Stocks down as Yellen warns valuations are over historical averages

Federal Reserve Chair Janet Yellen  warned that stock valuations are “generally quite high,” and that “there are potential dangers” in a discussion yesterday with International Monetary Fund Managing Director Christine Lagarde.

Many analysts point out that stock prices, relative to corporate earnings, are higher than their historic norms. This could mean markets are headed for a rough ride as prices correct themselves. Markets dipped 0.7% midday, after Yellen’s remarks, reports NPR.

Overall financial stability remains modest

Despite comments about overall stock valuations being out of line with historical averages, Yellen noted that overall financial stability is still sound. “Risks to financial stability are moderated, not elevated at this point,” she said during the conference.
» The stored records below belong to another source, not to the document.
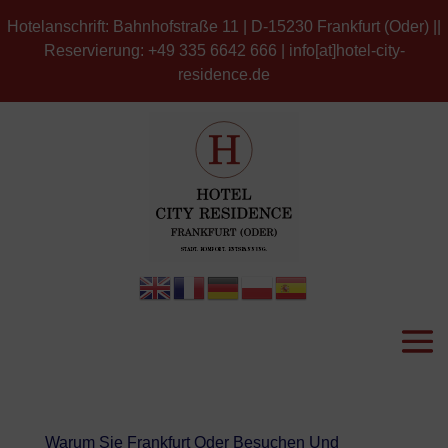
Hotelanschrift: Bahnhofstraße 11 | D-15230 Frankfurt (Oder) ||
Reservierung: +49 335 6642 666 | info[at]hotel-city-
residence.de
Warum Sie Frankfurt Oder Besuchen Und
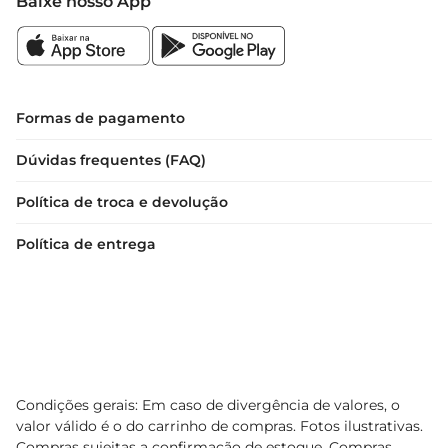
Baixe nosso App
Formas de pagamento
Dúvidas frequentes (FAQ)
Política de troca e devolução
Política de entrega
Condições gerais: Em caso de divergência de valores, o
valor válido é o do carrinho de compras. Fotos ilustrativas.
Compras sujeitas a confirmação de estoque. Compras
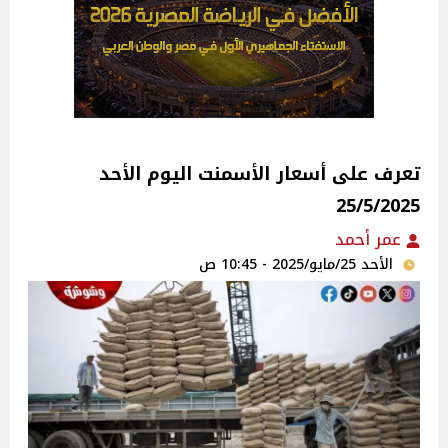
تعرف على أسعار الأسمنت اليوم الأحد
25/5/2025
عمر أحمد
الأحد 25/مايو/2025 - 10:45 ص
This is also not the first time Yellen and the Fed have expressed concern about stock valuations. In the July Federal Reserve Monetary Policy Report, the Fed reported, “Valuation metrics in some sectors do appear substantially stretched – particularly those for smaller firms in the social media and biotechnology industries.” In the nine months following those remarks, increases in the value of such stocks helped drive the Nasdaq Composite Index up about 13%.

Yellen cautioned that market volatility could increase when the Fed begins to raise its benchmark interest rate. “To the extent we do see risks developing, we’re taking action where we can,” she said. Yellen emphasized that financial regulation, not interest-rate policy, is the Fed’s main tool for heading off potential hazards, reports USA Today.